Notice the neuter esto, so all this mess.
 
3:50 PM
Why mess?
 
This thing. This business. I’m adding the color of the situation, you’re right.
 
Okay.
 
Esto means "this" in a way that can have no discrete antecedent, only a collection of circumstances. This matter.
 
How many ml go in a beer for you?
 
None.
I never walk a mile for a beer.
 
3:52 PM
If you convert them?
 
Proselytizing beer now, are we?
I don’t understand.
You mean in a glass of beer or a mug of beer or a pint of beer or a bottle of beer or a can of beer or a quarter-barrel of beer or a barrel of beer?
And if so, which one?
I don’t understand.
Glasses come in many sizes. So too do bottles.
Or beer bongs.
And then of course there’s always a yard of ale to be had.
 
That beats a wee dram
with a stick
 
We use those for controlling invasive species.

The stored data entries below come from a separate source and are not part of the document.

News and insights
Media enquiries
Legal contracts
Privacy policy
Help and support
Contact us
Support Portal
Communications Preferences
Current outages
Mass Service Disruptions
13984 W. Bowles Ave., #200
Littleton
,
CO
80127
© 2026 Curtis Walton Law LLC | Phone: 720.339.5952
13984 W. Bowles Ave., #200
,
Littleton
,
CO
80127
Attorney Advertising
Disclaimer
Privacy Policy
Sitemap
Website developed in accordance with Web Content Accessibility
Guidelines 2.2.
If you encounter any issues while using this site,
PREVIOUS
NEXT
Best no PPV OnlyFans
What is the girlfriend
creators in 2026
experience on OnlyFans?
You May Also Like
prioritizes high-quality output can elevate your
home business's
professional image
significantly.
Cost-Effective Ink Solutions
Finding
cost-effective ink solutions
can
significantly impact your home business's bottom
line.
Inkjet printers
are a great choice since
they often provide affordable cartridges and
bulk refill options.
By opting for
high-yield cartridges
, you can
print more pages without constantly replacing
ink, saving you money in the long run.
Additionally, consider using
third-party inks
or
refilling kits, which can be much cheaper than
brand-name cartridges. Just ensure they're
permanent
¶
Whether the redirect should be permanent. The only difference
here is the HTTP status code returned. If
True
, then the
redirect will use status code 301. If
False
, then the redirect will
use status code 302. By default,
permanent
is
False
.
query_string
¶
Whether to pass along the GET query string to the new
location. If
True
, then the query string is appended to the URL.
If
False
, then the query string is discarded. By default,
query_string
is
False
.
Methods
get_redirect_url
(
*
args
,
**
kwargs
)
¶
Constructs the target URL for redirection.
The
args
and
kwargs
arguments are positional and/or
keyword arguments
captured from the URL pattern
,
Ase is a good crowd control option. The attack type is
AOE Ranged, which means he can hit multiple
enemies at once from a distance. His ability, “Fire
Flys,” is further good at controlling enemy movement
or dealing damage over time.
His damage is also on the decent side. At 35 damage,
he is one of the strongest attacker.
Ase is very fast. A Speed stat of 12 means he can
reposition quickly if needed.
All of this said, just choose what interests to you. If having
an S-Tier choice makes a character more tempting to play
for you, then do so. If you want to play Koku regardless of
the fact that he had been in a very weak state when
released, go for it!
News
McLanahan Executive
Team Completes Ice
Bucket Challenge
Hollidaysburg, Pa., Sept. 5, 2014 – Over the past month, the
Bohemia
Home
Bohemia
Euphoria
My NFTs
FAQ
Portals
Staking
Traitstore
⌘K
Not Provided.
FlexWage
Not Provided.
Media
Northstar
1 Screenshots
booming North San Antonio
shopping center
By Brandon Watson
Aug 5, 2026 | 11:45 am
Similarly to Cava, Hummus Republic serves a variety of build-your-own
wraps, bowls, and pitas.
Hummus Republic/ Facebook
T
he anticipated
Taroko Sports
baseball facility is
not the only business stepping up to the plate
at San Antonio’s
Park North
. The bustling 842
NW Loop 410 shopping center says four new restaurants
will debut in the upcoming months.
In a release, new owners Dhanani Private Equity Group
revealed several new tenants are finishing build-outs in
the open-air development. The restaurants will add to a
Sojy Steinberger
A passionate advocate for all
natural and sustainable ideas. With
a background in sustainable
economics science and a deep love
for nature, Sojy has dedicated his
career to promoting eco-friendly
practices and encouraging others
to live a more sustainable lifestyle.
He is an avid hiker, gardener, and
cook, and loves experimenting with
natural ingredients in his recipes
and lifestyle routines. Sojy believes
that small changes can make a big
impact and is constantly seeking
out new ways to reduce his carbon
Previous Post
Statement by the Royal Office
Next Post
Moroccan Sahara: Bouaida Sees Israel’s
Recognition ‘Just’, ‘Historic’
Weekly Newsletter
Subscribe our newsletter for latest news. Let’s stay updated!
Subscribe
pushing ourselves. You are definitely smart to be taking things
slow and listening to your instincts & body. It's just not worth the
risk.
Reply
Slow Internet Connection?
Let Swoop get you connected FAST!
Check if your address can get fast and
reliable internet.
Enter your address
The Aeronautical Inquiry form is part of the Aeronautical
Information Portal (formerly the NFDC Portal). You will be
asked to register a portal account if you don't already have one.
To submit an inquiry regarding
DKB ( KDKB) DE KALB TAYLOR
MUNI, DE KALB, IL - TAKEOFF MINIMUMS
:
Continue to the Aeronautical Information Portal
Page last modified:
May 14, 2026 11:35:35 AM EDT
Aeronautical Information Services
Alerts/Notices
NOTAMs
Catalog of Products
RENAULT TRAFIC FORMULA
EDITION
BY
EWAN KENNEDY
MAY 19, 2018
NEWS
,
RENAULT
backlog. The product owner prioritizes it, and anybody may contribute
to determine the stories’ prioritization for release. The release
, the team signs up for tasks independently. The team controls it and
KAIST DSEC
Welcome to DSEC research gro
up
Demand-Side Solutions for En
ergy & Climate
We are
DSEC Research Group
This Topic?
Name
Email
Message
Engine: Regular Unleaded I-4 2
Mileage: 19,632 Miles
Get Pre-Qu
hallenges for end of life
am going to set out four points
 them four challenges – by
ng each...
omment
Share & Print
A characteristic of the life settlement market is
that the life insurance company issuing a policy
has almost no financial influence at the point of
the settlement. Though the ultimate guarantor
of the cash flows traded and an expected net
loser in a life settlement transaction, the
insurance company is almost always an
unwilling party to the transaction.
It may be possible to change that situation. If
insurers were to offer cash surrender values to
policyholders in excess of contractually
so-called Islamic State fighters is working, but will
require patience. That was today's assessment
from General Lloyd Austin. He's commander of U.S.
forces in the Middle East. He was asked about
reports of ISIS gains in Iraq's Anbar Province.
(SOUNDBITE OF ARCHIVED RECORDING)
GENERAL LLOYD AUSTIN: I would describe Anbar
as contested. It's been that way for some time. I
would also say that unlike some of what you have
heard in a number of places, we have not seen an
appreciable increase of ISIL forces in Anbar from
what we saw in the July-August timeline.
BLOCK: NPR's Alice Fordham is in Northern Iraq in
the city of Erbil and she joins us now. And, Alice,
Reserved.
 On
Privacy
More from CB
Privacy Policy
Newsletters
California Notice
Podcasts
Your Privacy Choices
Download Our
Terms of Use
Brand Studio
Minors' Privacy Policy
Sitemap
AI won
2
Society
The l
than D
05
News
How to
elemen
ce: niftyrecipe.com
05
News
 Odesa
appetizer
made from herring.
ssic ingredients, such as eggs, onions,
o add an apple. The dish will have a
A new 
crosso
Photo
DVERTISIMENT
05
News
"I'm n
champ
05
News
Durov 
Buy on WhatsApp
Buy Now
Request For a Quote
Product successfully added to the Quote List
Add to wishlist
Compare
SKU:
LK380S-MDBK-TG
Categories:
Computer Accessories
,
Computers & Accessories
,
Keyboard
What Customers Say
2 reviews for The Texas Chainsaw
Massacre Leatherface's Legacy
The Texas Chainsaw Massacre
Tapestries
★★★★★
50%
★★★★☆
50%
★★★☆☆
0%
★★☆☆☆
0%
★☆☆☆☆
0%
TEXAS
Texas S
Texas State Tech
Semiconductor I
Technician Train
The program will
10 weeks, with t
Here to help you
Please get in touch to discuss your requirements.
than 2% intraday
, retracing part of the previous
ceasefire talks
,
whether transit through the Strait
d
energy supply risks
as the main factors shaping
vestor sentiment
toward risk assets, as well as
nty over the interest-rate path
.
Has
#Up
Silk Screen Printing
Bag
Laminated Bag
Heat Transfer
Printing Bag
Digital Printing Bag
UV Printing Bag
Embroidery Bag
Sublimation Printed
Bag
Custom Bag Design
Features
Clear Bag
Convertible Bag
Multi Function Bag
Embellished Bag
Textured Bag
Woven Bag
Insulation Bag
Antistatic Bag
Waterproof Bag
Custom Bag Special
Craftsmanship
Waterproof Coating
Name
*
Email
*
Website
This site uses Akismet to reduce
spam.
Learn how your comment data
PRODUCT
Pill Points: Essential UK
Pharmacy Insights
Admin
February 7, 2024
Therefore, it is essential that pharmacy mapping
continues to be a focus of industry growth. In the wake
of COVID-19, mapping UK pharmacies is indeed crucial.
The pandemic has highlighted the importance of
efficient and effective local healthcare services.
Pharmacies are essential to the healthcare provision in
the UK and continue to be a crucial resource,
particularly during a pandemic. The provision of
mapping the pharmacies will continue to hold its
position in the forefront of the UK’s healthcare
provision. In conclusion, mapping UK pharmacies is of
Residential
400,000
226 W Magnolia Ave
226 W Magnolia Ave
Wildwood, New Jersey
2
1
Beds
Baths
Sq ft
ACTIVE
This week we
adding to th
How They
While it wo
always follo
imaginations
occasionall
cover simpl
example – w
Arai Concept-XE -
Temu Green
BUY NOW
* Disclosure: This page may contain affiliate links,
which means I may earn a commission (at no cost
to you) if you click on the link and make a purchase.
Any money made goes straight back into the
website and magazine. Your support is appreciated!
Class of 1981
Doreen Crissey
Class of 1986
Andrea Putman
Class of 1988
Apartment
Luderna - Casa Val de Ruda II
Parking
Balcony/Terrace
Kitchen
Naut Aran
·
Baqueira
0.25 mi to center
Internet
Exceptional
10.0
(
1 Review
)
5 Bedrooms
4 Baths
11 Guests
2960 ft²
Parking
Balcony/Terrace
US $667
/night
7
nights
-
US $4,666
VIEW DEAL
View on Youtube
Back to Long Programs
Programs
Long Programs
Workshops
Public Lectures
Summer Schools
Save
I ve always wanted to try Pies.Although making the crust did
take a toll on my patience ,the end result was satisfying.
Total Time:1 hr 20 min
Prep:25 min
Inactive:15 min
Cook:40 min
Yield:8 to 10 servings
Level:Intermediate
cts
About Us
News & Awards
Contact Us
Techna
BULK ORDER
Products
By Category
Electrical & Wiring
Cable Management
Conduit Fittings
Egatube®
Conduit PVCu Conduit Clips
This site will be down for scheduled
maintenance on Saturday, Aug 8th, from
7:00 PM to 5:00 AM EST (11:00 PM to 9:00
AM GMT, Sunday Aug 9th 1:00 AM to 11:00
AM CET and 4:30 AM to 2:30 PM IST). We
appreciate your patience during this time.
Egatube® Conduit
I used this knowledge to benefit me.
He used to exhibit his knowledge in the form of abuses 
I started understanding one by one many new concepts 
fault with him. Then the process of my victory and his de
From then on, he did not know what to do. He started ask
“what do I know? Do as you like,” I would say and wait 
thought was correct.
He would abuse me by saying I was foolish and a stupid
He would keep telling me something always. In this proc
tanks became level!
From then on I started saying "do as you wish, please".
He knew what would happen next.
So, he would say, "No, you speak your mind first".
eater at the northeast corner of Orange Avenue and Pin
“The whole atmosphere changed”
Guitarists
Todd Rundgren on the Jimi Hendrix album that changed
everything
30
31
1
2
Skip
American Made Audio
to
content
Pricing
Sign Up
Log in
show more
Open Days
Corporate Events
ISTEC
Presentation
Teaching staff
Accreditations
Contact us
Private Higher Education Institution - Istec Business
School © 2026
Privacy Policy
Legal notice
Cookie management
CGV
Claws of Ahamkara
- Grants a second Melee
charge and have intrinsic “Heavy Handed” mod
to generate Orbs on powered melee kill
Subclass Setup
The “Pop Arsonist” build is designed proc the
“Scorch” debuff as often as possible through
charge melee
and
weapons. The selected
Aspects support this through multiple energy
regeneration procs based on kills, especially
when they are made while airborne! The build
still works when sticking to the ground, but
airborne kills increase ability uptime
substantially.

Not the sticks, but the weed rams.
 
A standard glass of beer in a pub.
 
a dram of whiskey will kill mold as well as sunshine.
 
3:57 PM
If someone tells you he had 7 beers last night, you assume he drank x ml.
 
ml don't even come into it. that dude drank a lot
 
@Cerberus Oh, do you have that German fetish for marking glasses with precise measurements? We think that’s crass.
 
Not precise, approximate.
 
crass = deutsch
 
Probably 10 oz?
Not sure.
 
3:58 PM
How much is that?
 
You have the technology.
 
I think in England they drink pints, which I think are about 500ml.
 
about this much shows hands about a foot apart
 
You can do it by heart, I can't. But very well.
We normally drink 250ml, at least in Amsterdam.
 
An oz is about 28g.
 
3:59 PM
Ah.
 
As any drug dealer will tell you.
 
So a bit larger than ours.
 
It might be 8 oz. It really depends.
 
At parties, they will often serve small glasses, like 150ml.